Pictures stay out; everything else in the entries below is to be duplicated exactly.

=======

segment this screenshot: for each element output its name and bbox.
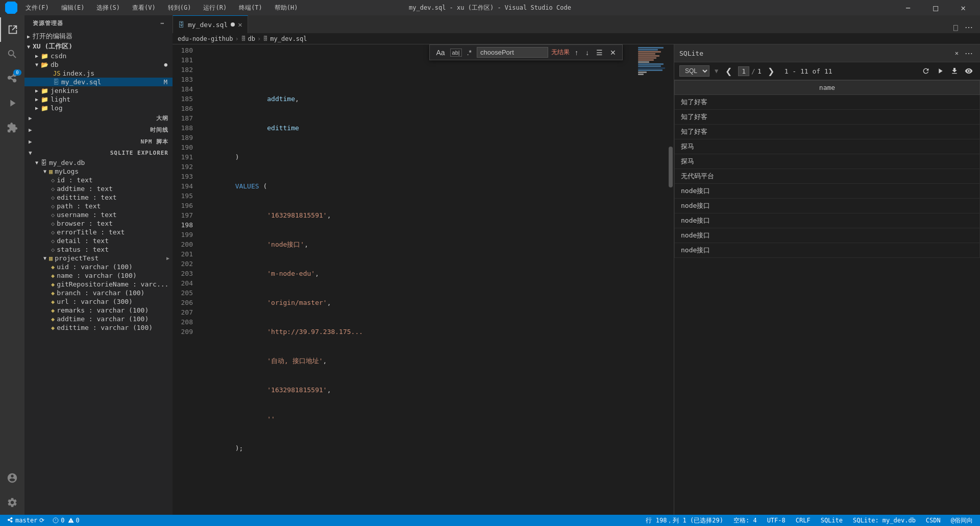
sql-type-dropdown[interactable]: SQL: [679, 65, 709, 77]
menu-file[interactable]: 文件(F): [21, 0, 53, 15]
menu-view[interactable]: 查看(V): [128, 0, 160, 15]
run-query-button[interactable]: [934, 66, 946, 76]
sqlite-table-area[interactable]: name 知了好客知了好客知了好客探马探马无代码平台node接口node接口no…: [674, 80, 980, 515]
tab-mydevsql[interactable]: 🗄 my_dev.sql ✕: [173, 15, 248, 33]
maximize-button[interactable]: □: [924, 0, 947, 15]
col-errortitle[interactable]: ◇ errorTitle : text: [24, 228, 173, 236]
col-addtime[interactable]: ◇ addtime : text: [24, 184, 173, 193]
minimize-button[interactable]: −: [896, 0, 920, 15]
account-icon[interactable]: [0, 466, 24, 490]
split-editor-button[interactable]: ⎕: [951, 22, 960, 33]
folder-light[interactable]: ▶ 📁 light: [24, 95, 173, 104]
col-edittime[interactable]: ◇ edittime : text: [24, 193, 173, 202]
spaces-item[interactable]: 空格: 4: [731, 516, 759, 525]
workspace-section[interactable]: ▼ XU (工作区): [24, 41, 173, 52]
download-button[interactable]: [948, 66, 961, 76]
search-icon[interactable]: [0, 42, 24, 66]
file-mydevsql[interactable]: 🗄 my_dev.sql M: [24, 78, 173, 86]
sqlite-close-button[interactable]: ✕: [955, 50, 959, 57]
table-row[interactable]: node接口: [675, 228, 980, 243]
col-browser[interactable]: ◇ browser : text: [24, 219, 173, 228]
line-ending-item[interactable]: CRLF: [794, 517, 813, 524]
find-input[interactable]: [477, 47, 548, 58]
breadcrumb-2[interactable]: db: [248, 35, 255, 42]
find-next-button[interactable]: ↓: [583, 47, 591, 58]
open-editors-section[interactable]: ▶ 打开的编辑器: [24, 31, 173, 41]
table-row[interactable]: node接口: [675, 243, 980, 258]
db-name-item[interactable]: SQLite: my_dev.db: [851, 517, 918, 524]
tab-close-button[interactable]: ✕: [238, 20, 242, 29]
col-header-name[interactable]: name: [675, 81, 980, 95]
table-projecttest[interactable]: ▼ ▦ projectTest ▶: [24, 254, 173, 262]
table-row[interactable]: node接口: [675, 213, 980, 228]
nav-prev-button[interactable]: ❮: [723, 65, 734, 77]
col-addtime2[interactable]: ◆ addtime : varchar (100): [24, 315, 173, 323]
find-regex-button[interactable]: .*: [465, 47, 474, 58]
find-select-all-button[interactable]: ☰: [594, 47, 605, 58]
errors-item[interactable]: 0 0: [51, 517, 81, 524]
encoding-item[interactable]: UTF-8: [765, 517, 788, 524]
table-row[interactable]: 探马: [675, 154, 980, 169]
find-case-sensitive-button[interactable]: Aa: [434, 47, 447, 58]
code-lines[interactable]: addtime, edittime ) VALUES ( '1632981815…: [198, 44, 674, 515]
menu-run[interactable]: 运行(R): [199, 0, 231, 15]
language-item[interactable]: SQLite: [819, 517, 845, 524]
menu-terminal[interactable]: 终端(T): [235, 0, 266, 15]
col-uid[interactable]: ◆ uid : varchar (100): [24, 262, 173, 271]
eye-button[interactable]: [963, 66, 975, 76]
explorer-icon[interactable]: [0, 17, 24, 42]
menu-goto[interactable]: 转到(G): [164, 0, 195, 15]
file-indexjs[interactable]: JS index.js: [24, 69, 173, 78]
table-row[interactable]: 无代码平台: [675, 169, 980, 184]
sqlite-more-button[interactable]: ⋯: [963, 47, 975, 59]
close-button[interactable]: ✕: [951, 0, 975, 15]
source-control-icon[interactable]: 0: [0, 66, 24, 91]
find-prev-button[interactable]: ↑: [573, 47, 580, 58]
csdn-item[interactable]: CSDN: [924, 517, 943, 524]
breadcrumb-3[interactable]: my_dev.sql: [270, 35, 307, 42]
sidebar-more-icon[interactable]: ⋯: [160, 20, 164, 27]
refresh-button[interactable]: [920, 66, 932, 76]
col-status[interactable]: ◇ status : text: [24, 245, 173, 254]
current-page[interactable]: 1: [738, 66, 749, 76]
table-row[interactable]: 知了好客: [675, 125, 980, 139]
projecttest-expand-icon[interactable]: ▶: [166, 255, 169, 261]
extensions-icon[interactable]: [0, 115, 24, 140]
col-gitreponame[interactable]: ◆ gitRepositorieName : varc...: [24, 280, 173, 289]
folder-db[interactable]: ▼ 📂 db ●: [24, 60, 173, 69]
git-branch-item[interactable]: master ⟳: [5, 517, 46, 524]
col-detail[interactable]: ◇ detail : text: [24, 236, 173, 245]
section-timeline[interactable]: ▶ 时间线: [24, 124, 173, 136]
scroll-thumb[interactable]: [669, 147, 673, 187]
find-close-button[interactable]: ✕: [608, 47, 618, 58]
table-row[interactable]: 知了好客: [675, 95, 980, 110]
menu-edit[interactable]: 编辑(E): [57, 0, 89, 15]
breadcrumb-1[interactable]: edu-node-github: [178, 35, 233, 42]
table-row[interactable]: 知了好客: [675, 110, 980, 125]
nav-next-button[interactable]: ❯: [766, 65, 776, 77]
menu-help[interactable]: 帮助(H): [271, 0, 302, 15]
db-file[interactable]: ▼ 🗄 my_dev.db: [24, 158, 173, 167]
code-editor[interactable]: Aa ab| .* 无结果 ↑ ↓ ☰ ✕ 180 181 182 183 18…: [173, 44, 674, 515]
run-icon[interactable]: [0, 91, 24, 115]
menu-select[interactable]: 选择(S): [92, 0, 124, 15]
folder-csdn[interactable]: ▶ 📁 csdn: [24, 52, 173, 60]
table-row[interactable]: 探马: [675, 139, 980, 154]
author-item[interactable]: @俗间向: [949, 516, 975, 525]
col-url[interactable]: ◆ url : varchar (300): [24, 297, 173, 306]
position-item[interactable]: 行 198，列 1 (已选择29): [644, 516, 725, 525]
folder-jenkins[interactable]: ▶ 📁 jenkins: [24, 86, 173, 95]
table-mylogs[interactable]: ▼ ▦ myLogs: [24, 167, 173, 176]
section-npm[interactable]: ▶ NPM 脚本: [24, 136, 173, 148]
col-name[interactable]: ◆ name : varchar (100): [24, 271, 173, 280]
table-row[interactable]: node接口: [675, 184, 980, 199]
section-sqlite-explorer[interactable]: ▼ SQLITE EXPLORER: [24, 148, 173, 158]
col-edittime2[interactable]: ◆ edittime : varchar (100): [24, 323, 173, 332]
col-path[interactable]: ◇ path : text: [24, 202, 173, 210]
col-id[interactable]: ◇ id : text: [24, 176, 173, 184]
col-username[interactable]: ◇ username : text: [24, 210, 173, 219]
folder-log[interactable]: ▶ 📁 log: [24, 104, 173, 112]
table-row[interactable]: node接口: [675, 199, 980, 213]
editor-scrollbar[interactable]: [668, 44, 674, 515]
find-whole-word-button[interactable]: ab|: [450, 49, 462, 57]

=======

EXERCISE RESPONSE
segment this screenshot: for each element output its name and bbox.
sql-type-dropdown[interactable]: SQL: [679, 65, 709, 77]
menu-file[interactable]: 文件(F): [21, 0, 53, 15]
menu-view[interactable]: 查看(V): [128, 0, 160, 15]
run-query-button[interactable]: [934, 66, 946, 76]
sqlite-table-area[interactable]: name 知了好客知了好客知了好客探马探马无代码平台node接口node接口no…: [674, 80, 980, 515]
tab-mydevsql[interactable]: 🗄 my_dev.sql ✕: [173, 15, 248, 33]
maximize-button[interactable]: □: [924, 0, 947, 15]
col-errortitle[interactable]: ◇ errorTitle : text: [24, 228, 173, 236]
col-addtime[interactable]: ◇ addtime : text: [24, 184, 173, 193]
minimize-button[interactable]: −: [896, 0, 920, 15]
account-icon[interactable]: [0, 466, 24, 490]
split-editor-button[interactable]: ⎕: [951, 22, 960, 33]
folder-light[interactable]: ▶ 📁 light: [24, 95, 173, 104]
col-edittime[interactable]: ◇ edittime : text: [24, 193, 173, 202]
spaces-item[interactable]: 空格: 4: [731, 516, 759, 525]
workspace-section[interactable]: ▼ XU (工作区): [24, 41, 173, 52]
download-button[interactable]: [948, 66, 961, 76]
search-icon[interactable]: [0, 42, 24, 66]
file-mydevsql[interactable]: 🗄 my_dev.sql M: [24, 78, 173, 86]
sqlite-close-button[interactable]: ✕: [955, 50, 959, 57]
table-row[interactable]: node接口: [675, 228, 980, 243]
col-browser[interactable]: ◇ browser : text: [24, 219, 173, 228]
line-ending-item[interactable]: CRLF: [794, 517, 813, 524]
find-input[interactable]: [477, 47, 548, 58]
breadcrumb-2[interactable]: db: [248, 35, 255, 42]
find-next-button[interactable]: ↓: [583, 47, 591, 58]
open-editors-section[interactable]: ▶ 打开的编辑器: [24, 31, 173, 41]
table-row[interactable]: node接口: [675, 243, 980, 258]
db-name-item[interactable]: SQLite: my_dev.db: [851, 517, 918, 524]
tab-close-button[interactable]: ✕: [238, 20, 242, 29]
col-header-name[interactable]: name: [675, 81, 980, 95]
table-projecttest[interactable]: ▼ ▦ projectTest ▶: [24, 254, 173, 262]
table-row[interactable]: node接口: [675, 213, 980, 228]
nav-prev-button[interactable]: ❮: [723, 65, 734, 77]
col-addtime2[interactable]: ◆ addtime : varchar (100): [24, 315, 173, 323]
find-regex-button[interactable]: .*: [465, 47, 474, 58]
find-select-all-button[interactable]: ☰: [594, 47, 605, 58]
errors-item[interactable]: 0 0: [51, 517, 81, 524]
encoding-item[interactable]: UTF-8: [765, 517, 788, 524]
table-row[interactable]: 探马: [675, 154, 980, 169]
find-case-sensitive-button[interactable]: Aa: [434, 47, 447, 58]
code-lines[interactable]: addtime, edittime ) VALUES ( '1632981815…: [198, 44, 674, 515]
menu-run[interactable]: 运行(R): [199, 0, 231, 15]
language-item[interactable]: SQLite: [819, 517, 845, 524]
menu-terminal[interactable]: 终端(T): [235, 0, 266, 15]
col-uid[interactable]: ◆ uid : varchar (100): [24, 262, 173, 271]
eye-button[interactable]: [963, 66, 975, 76]
explorer-icon[interactable]: [0, 17, 24, 42]
menu-goto[interactable]: 转到(G): [164, 0, 195, 15]
file-indexjs[interactable]: JS index.js: [24, 69, 173, 78]
table-row[interactable]: 无代码平台: [675, 169, 980, 184]
sqlite-more-button[interactable]: ⋯: [963, 47, 975, 59]
close-button[interactable]: ✕: [951, 0, 975, 15]
source-control-icon[interactable]: 0: [0, 66, 24, 91]
find-prev-button[interactable]: ↑: [573, 47, 580, 58]
csdn-item[interactable]: CSDN: [924, 517, 943, 524]
breadcrumb-3[interactable]: my_dev.sql: [270, 35, 307, 42]
sidebar-more-icon[interactable]: ⋯: [160, 20, 164, 27]
refresh-button[interactable]: [920, 66, 932, 76]
col-status[interactable]: ◇ status : text: [24, 245, 173, 254]
current-page[interactable]: 1: [738, 66, 749, 76]
table-row[interactable]: 知了好客: [675, 125, 980, 139]
projecttest-expand-icon[interactable]: ▶: [166, 255, 169, 261]
extensions-icon[interactable]: [0, 115, 24, 140]
col-gitreponame[interactable]: ◆ gitRepositorieName : varc...: [24, 280, 173, 289]
folder-db[interactable]: ▼ 📂 db ●: [24, 60, 173, 69]
git-branch-item[interactable]: master ⟳: [5, 517, 46, 524]
col-detail[interactable]: ◇ detail : text: [24, 236, 173, 245]
section-timeline[interactable]: ▶ 时间线: [24, 124, 173, 136]
scroll-thumb[interactable]: [669, 147, 673, 187]
find-close-button[interactable]: ✕: [608, 47, 618, 58]
table-row[interactable]: 知了好客: [675, 95, 980, 110]
menu-edit[interactable]: 编辑(E): [57, 0, 89, 15]
breadcrumb-1[interactable]: edu-node-github: [178, 35, 233, 42]
table-row[interactable]: 知了好客: [675, 110, 980, 125]
nav-next-button[interactable]: ❯: [766, 65, 776, 77]
menu-help[interactable]: 帮助(H): [271, 0, 302, 15]
db-file[interactable]: ▼ 🗄 my_dev.db: [24, 158, 173, 167]
code-editor[interactable]: Aa ab| .* 无结果 ↑ ↓ ☰ ✕ 180 181 182 183 18…: [173, 44, 674, 515]
run-icon[interactable]: [0, 91, 24, 115]
menu-select[interactable]: 选择(S): [92, 0, 124, 15]
folder-csdn[interactable]: ▶ 📁 csdn: [24, 52, 173, 60]
table-row[interactable]: 探马: [675, 139, 980, 154]
author-item[interactable]: @俗间向: [949, 516, 975, 525]
col-url[interactable]: ◆ url : varchar (300): [24, 297, 173, 306]
position-item[interactable]: 行 198，列 1 (已选择29): [644, 516, 725, 525]
folder-jenkins[interactable]: ▶ 📁 jenkins: [24, 86, 173, 95]
table-mylogs[interactable]: ▼ ▦ myLogs: [24, 167, 173, 176]
section-npm[interactable]: ▶ NPM 脚本: [24, 136, 173, 148]
col-name[interactable]: ◆ name : varchar (100): [24, 271, 173, 280]
table-row[interactable]: node接口: [675, 184, 980, 199]
section-sqlite-explorer[interactable]: ▼ SQLITE EXPLORER: [24, 148, 173, 158]
col-edittime2[interactable]: ◆ edittime : varchar (100): [24, 323, 173, 332]
col-path[interactable]: ◇ path : text: [24, 202, 173, 210]
col-id[interactable]: ◇ id : text: [24, 176, 173, 184]
col-username[interactable]: ◇ username : text: [24, 210, 173, 219]
folder-log[interactable]: ▶ 📁 log: [24, 104, 173, 112]
table-row[interactable]: node接口: [675, 199, 980, 213]
editor-scrollbar[interactable]: [668, 44, 674, 515]
find-whole-word-button[interactable]: ab|: [450, 49, 462, 57]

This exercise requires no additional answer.